## Data to examine
-*-*-
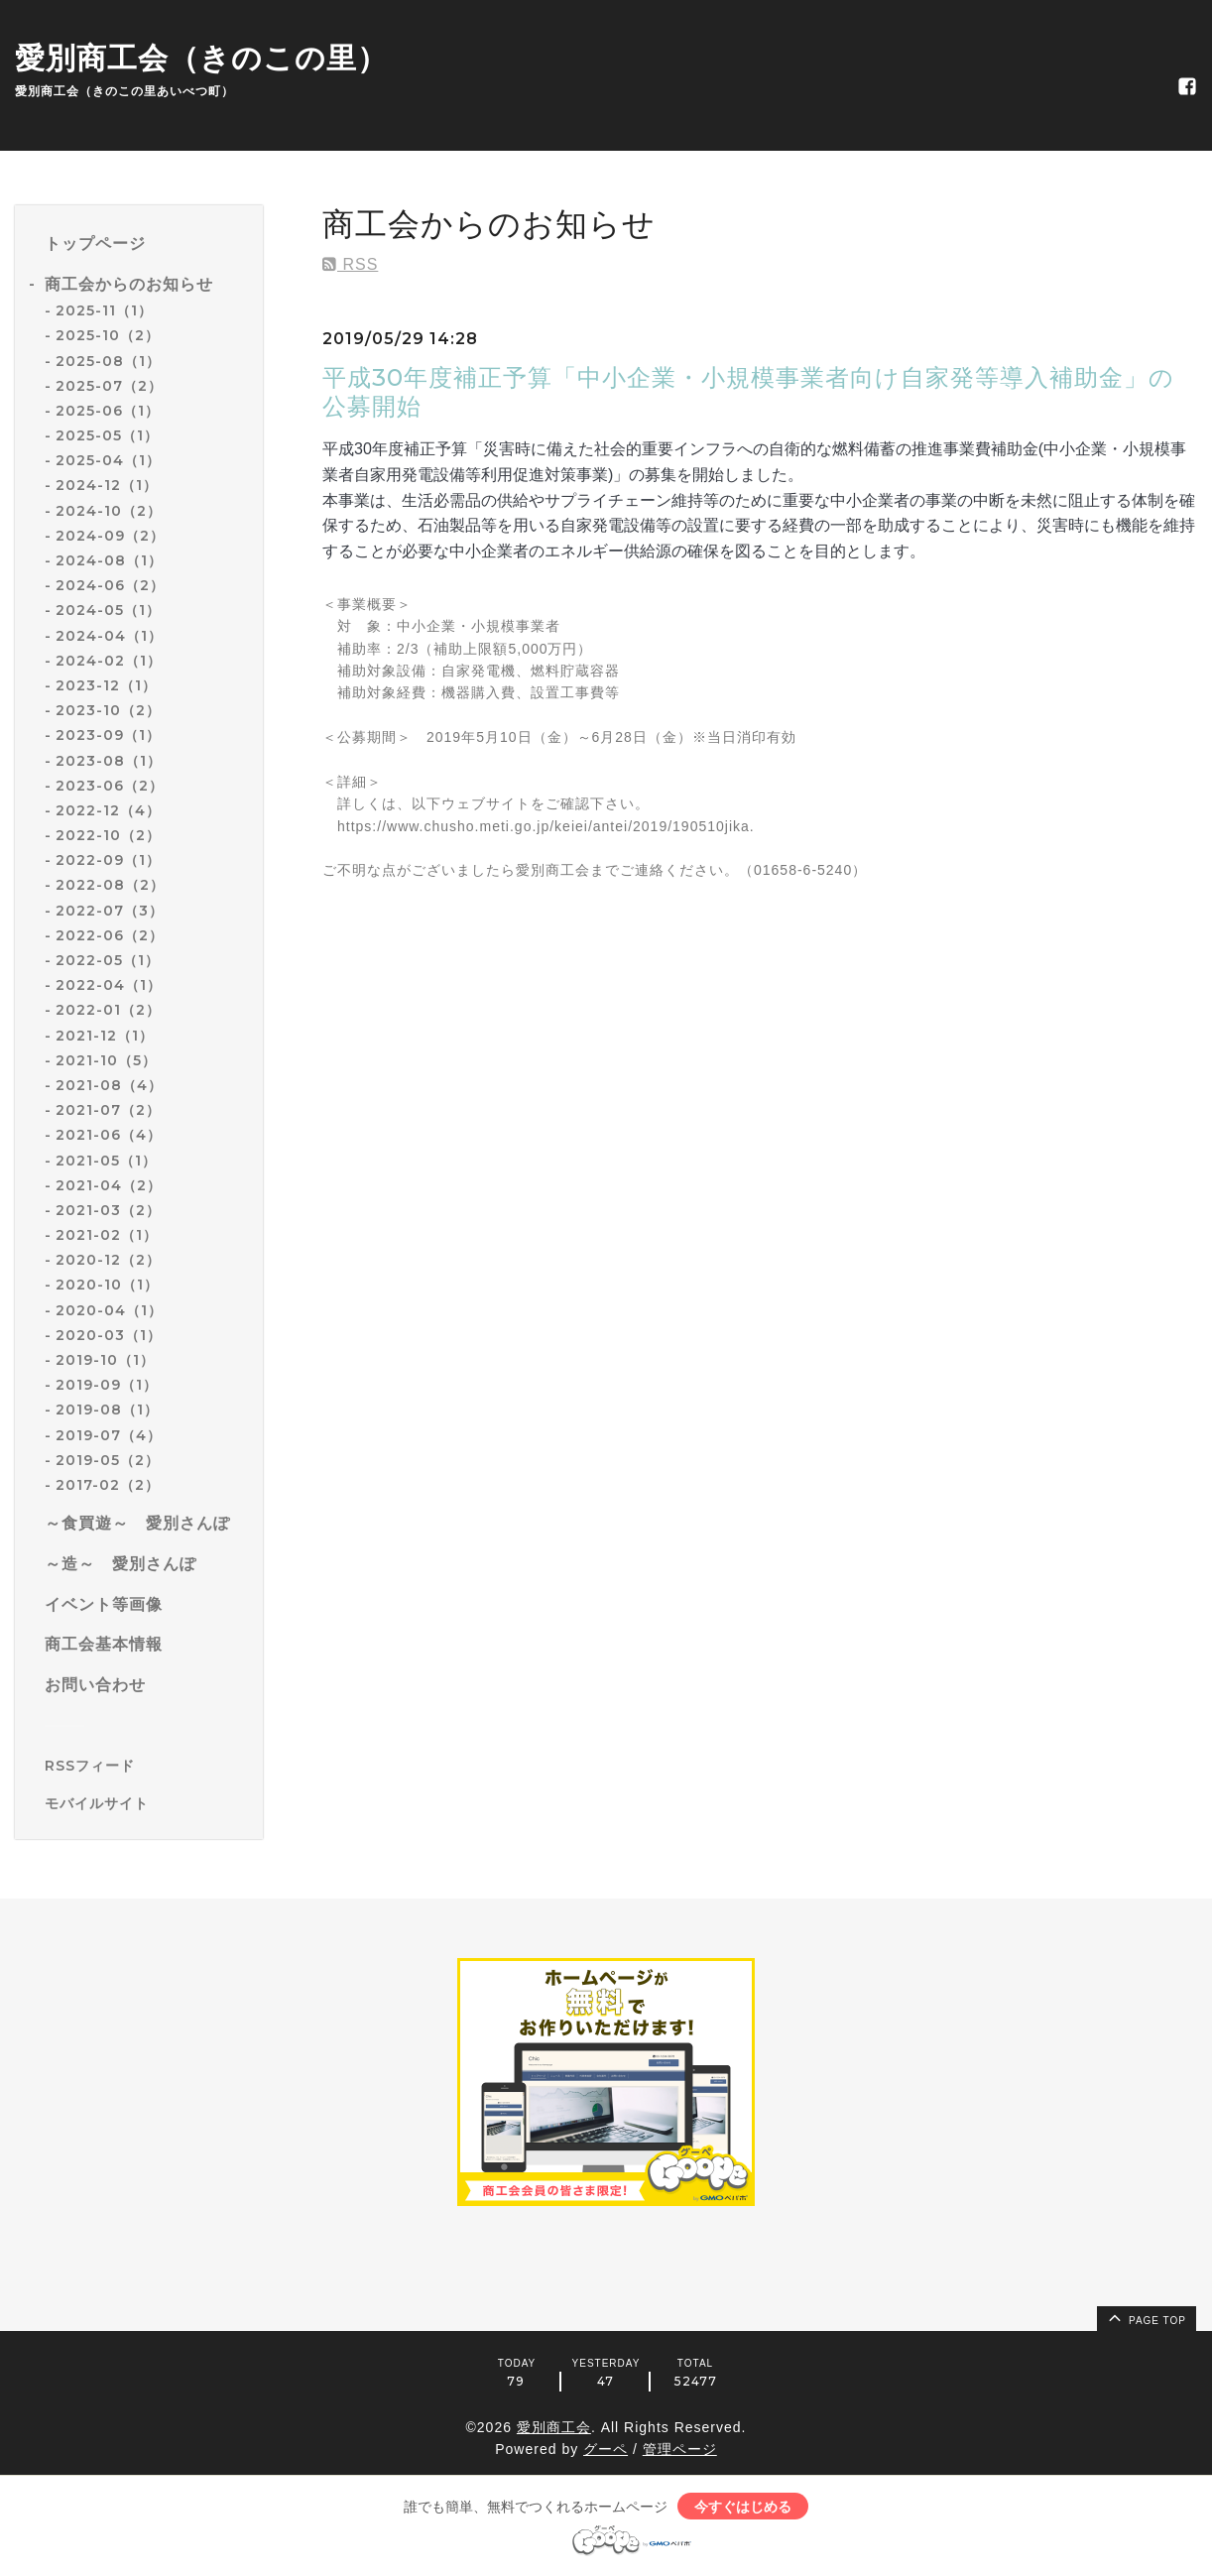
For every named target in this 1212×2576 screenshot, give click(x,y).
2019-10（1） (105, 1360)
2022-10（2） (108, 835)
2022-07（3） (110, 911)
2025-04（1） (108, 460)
-*-*-
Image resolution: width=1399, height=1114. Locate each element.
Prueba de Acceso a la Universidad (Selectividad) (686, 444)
-*-*-
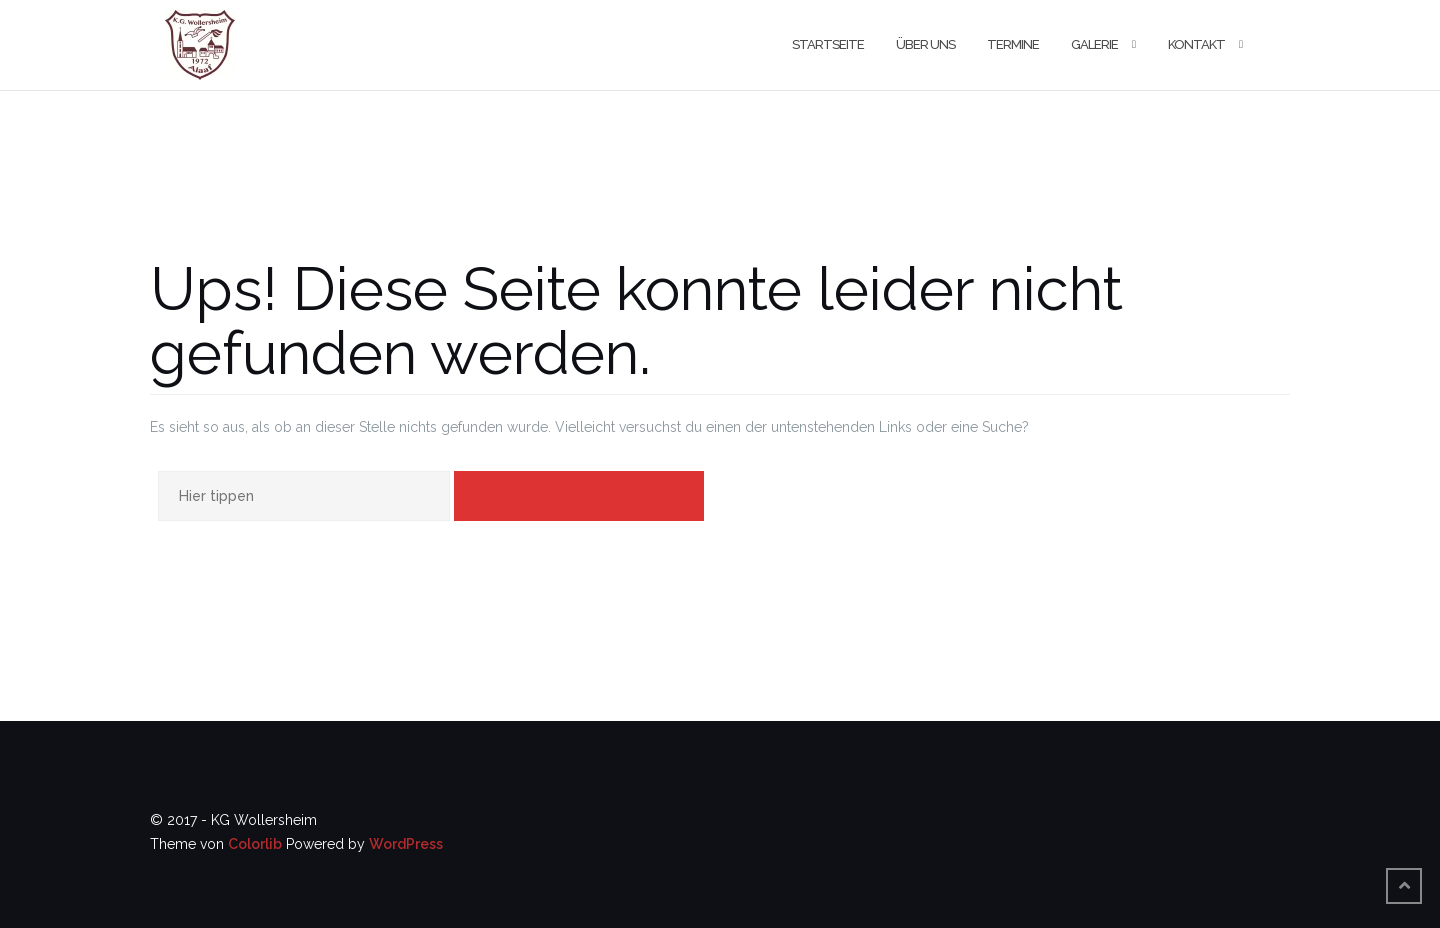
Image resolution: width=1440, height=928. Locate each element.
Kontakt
-*-*-
## Task statement
Find the word "width" in the material, then list each line that holds it.

## Answer section
Image resolution: width=1399, height=1114. Locate each element.
Image resolution: width=1440, height=928. Locate each element.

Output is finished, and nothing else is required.